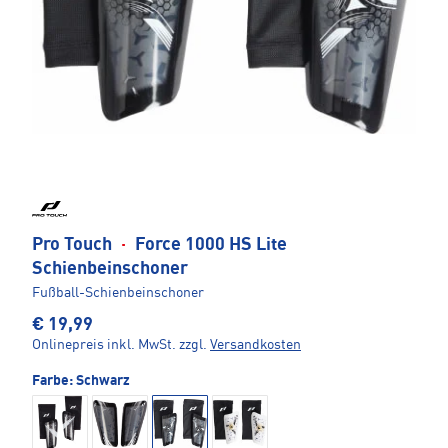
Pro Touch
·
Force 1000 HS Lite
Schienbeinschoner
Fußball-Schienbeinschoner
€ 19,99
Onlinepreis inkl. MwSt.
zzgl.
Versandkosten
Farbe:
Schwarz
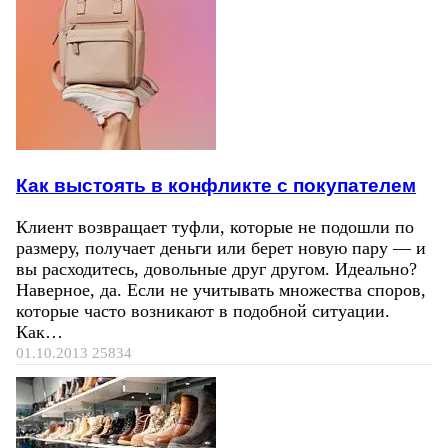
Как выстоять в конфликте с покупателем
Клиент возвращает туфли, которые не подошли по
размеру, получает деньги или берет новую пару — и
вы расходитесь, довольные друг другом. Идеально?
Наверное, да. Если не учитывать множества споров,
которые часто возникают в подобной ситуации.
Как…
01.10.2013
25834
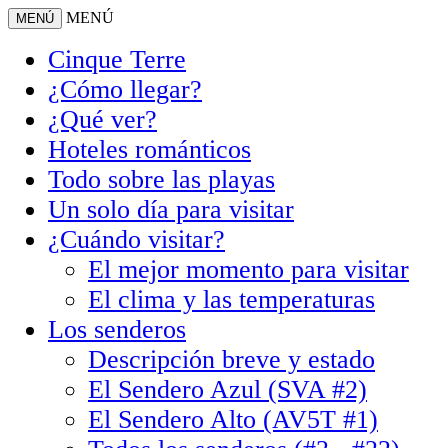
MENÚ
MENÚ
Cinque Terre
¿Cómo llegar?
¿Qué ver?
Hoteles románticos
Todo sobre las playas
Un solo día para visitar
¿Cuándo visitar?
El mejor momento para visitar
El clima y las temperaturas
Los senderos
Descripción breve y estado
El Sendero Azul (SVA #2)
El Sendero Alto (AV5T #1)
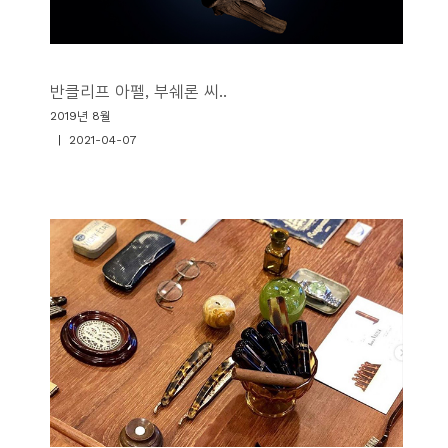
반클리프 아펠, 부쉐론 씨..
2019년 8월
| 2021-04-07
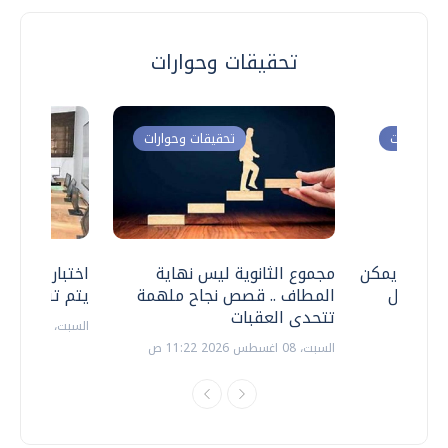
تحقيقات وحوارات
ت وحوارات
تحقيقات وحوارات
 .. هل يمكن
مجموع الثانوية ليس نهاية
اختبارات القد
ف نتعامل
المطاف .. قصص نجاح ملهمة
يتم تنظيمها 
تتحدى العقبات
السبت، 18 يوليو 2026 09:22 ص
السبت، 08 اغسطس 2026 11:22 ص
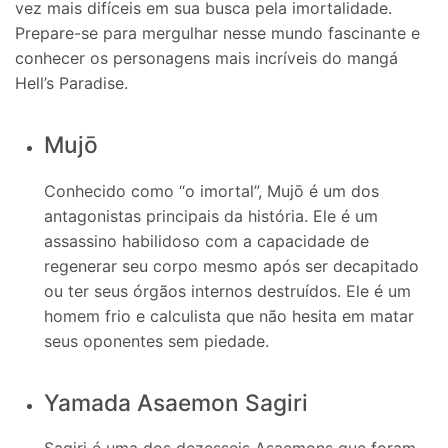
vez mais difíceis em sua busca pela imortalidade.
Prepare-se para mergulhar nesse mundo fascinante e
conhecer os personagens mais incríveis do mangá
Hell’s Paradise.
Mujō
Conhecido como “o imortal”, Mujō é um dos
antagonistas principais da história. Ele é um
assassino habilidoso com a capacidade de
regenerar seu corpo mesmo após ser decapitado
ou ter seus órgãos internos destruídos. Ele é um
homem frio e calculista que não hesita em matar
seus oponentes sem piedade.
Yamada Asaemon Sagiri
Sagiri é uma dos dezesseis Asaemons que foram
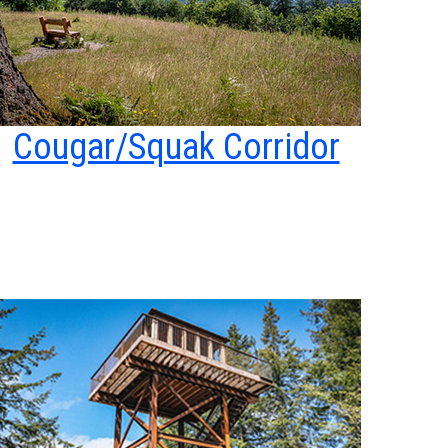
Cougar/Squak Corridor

==

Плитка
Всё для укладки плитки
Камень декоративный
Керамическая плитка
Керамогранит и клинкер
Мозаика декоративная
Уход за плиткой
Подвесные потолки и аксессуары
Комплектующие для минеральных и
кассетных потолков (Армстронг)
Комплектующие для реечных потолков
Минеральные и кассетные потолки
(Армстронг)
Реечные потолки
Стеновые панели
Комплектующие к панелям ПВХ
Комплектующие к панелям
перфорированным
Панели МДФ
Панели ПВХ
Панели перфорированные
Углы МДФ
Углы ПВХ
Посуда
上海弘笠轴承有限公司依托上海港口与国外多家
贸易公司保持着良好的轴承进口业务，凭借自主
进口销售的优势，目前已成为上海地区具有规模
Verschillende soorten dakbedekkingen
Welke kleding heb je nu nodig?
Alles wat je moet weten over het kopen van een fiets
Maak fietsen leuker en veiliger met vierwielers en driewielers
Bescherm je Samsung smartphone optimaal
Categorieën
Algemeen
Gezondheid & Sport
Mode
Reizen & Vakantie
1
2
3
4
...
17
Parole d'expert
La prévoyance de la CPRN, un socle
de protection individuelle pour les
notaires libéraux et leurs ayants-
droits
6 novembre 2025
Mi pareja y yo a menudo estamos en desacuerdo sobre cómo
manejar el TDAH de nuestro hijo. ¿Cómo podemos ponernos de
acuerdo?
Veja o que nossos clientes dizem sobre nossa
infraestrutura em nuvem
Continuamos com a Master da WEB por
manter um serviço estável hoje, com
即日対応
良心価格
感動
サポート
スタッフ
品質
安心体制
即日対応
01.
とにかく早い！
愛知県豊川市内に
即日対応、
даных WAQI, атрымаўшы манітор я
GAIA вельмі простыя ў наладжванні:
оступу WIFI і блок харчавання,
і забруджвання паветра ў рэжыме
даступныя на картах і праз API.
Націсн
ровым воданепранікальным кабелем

What you are asked to do
The listing above holds a line with "Минеральные и кассетные потолки" and a line with "Continuamos com a Master da WEB por". Print the stretch from the first through the second, exactly and alone.

Response for this exercise
Минеральные и кассетные потолки
(Армстронг)
Реечные потолки
Стеновые панели
Комплектующие к панелям ПВХ
Комплектующие к панелям
перфорированным
Панели МДФ
Панели ПВХ
Панели перфорированные
Углы МДФ
Углы ПВХ
Посуда
上海弘笠轴承有限公司依托上海港口与国外多家
贸易公司保持着良好的轴承进口业务，凭借自主
进口销售的优势，目前已成为上海地区具有规模
Verschillende soorten dakbedekkingen
Welke kleding heb je nu nodig?
Alles wat je moet weten over het kopen van een fiets
Maak fietsen leuker en veiliger met vierwielers en driewielers
Bescherm je Samsung smartphone optimaal
Categorieën
Algemeen
Gezondheid & Sport
Mode
Reizen & Vakantie
1
2
3
4
...
17
Parole d'expert
La prévoyance de la CPRN, un socle
de protection individuelle pour les
notaires libéraux et leurs ayants-
droits
6 novembre 2025
Mi pareja y yo a menudo estamos en desacuerdo sobre cómo
manejar el TDAH de nuestro hijo. ¿Cómo podemos ponernos de
acuerdo?
Veja o que nossos clientes dizem sobre nossa
infraestrutura em nuvem
Continuamos com a Master da WEB por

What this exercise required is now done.